Unfortunately, the richness of this culture home is not very well known to many would be users of the facilities. This may have been caused by the suffocating accommodation space, the centre suffered at its old home at the National Theatre coupled with the deteriorating condition of that beautiful edifice, which lack of structural and infrastructural maintenance gave in to the pressures of natural elements leading to destructions and possible destructions of some of the rich collections housed in the building.

Therefore, the decision of the Professor Tunde Babawale’s CBBAC’S  executive to relocate shop to her newly allocated office space at Broad Street, Lagos is already beginning to yield profits as the real beauty of the centre, hidden its rich facilities base are also commanding fresh attention by visitors.

A visit to the new culture home nestling on top of a two story building located at 36/38 Broad Street, Lagos was a worth  while time out. Being the first in the history of my over ten years  coverage of activities of the centre, that some other journalists and I had the opportunity of being conducted round the rich facilities of the centre, we really had fun.

First point  of our visit  was the book shop section of the centre, which comprises of a  book stand , where about fifty eight publications of CBAAC are gracefully displayed. At this section , we were told that buyers can  buy any of the old or new publications by the centre.

From, the book stand, two Assistant Directors in charge of Research  and documentations; Mrs Ndidi Aimiwu and Mrs Chuma Ibe  conducted us round the new culture home, showing and describing  for us the rich facilities of the centre.

There  are two sections to library. The first is children’s library. This section of the library, Mrs Chuma Ibe explained ,  is stocked with books donated by organizations and individuals. We were made to understand that the British Council , Nigeria is a major donor to the Children’s library section.

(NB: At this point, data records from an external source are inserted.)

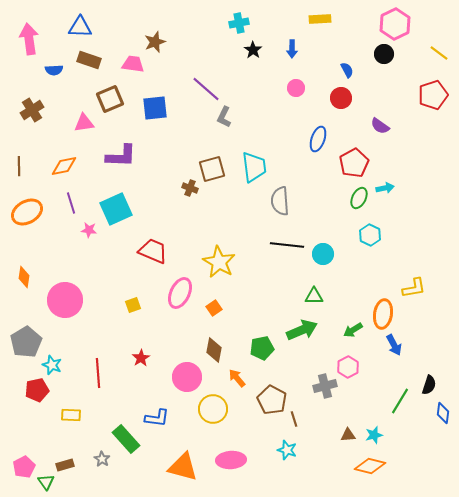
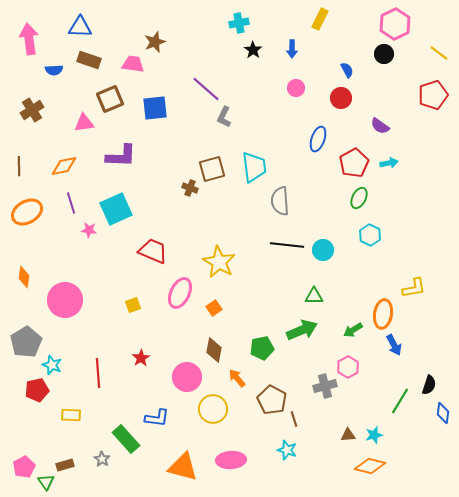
yellow rectangle at (320, 19): rotated 60 degrees counterclockwise
cyan arrow at (385, 188): moved 4 px right, 25 px up
cyan circle at (323, 254): moved 4 px up
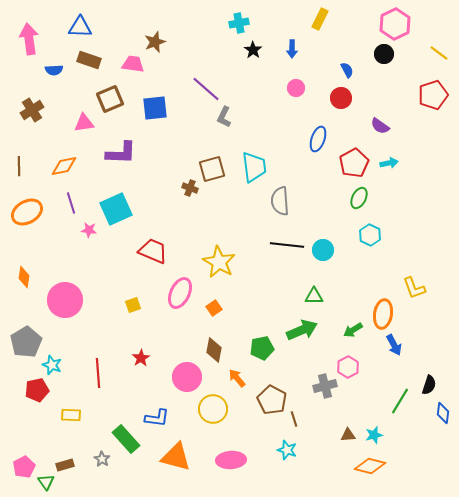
purple L-shape at (121, 156): moved 3 px up
yellow L-shape at (414, 288): rotated 80 degrees clockwise
orange triangle at (183, 467): moved 7 px left, 10 px up
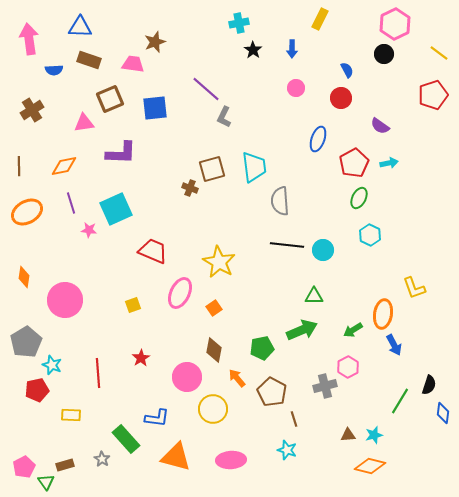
brown pentagon at (272, 400): moved 8 px up
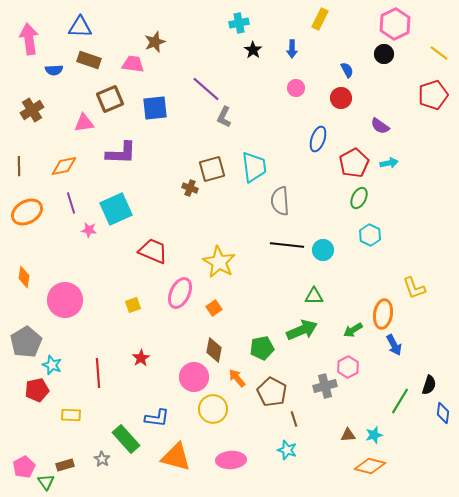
pink circle at (187, 377): moved 7 px right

Amazingly, the adult library section of  CBAAC can compare with any university or research libraries in the country. It is stocked with books from across different areas of knowledge. But most  importantly, it has rich collection of books written by authors from different countries on Africa and Africa Diasporas discourses and race relations.

From the  library point , we were taken to archival section of the library, where all the papers, seminars and symposiums that have held since the inception of FESTAC are preserved in their original scripts. Theses important reference materials , though still in hard copies may soon be going by the words of Chuma Ibe converted to digital format since according to her “age may affect the texture of the material with time.”

It is the craft and ethnographic sections of the  centre that really gave us a tilt: Take for instance, the miniature architectural pieces taken from different regions of Africa  and are exhibited in the hall. These miniature works according to our guides “are meant to make African architects  reflect on their architectural aesthetics in regards to the kind of houses they design for Africans in this age of frequent building collapses and global weather cataclysms.”

Also in the ethnographic section is the Ikom monolith sample. This rock sample found in the Ikom area of Cross River State with its snide inscriptions is already opening up a whole lot of hypothesis on migratory movements in and around the world. It is  a fascinating piece to see.

The craft section too, has samples of all the crafts of contemporary expressions that were  exhibited during FESTAC festival. All the exhibits embody in them deep cultural and psychological history  and ethos of their countries of origin.

A visit to the CBAAC’s new culture home is a worth while experience and would be more satisfying, if the authorities would be gracious enough to expand her  space to enable her flesh out her full wealth and beauty to the world of study and research.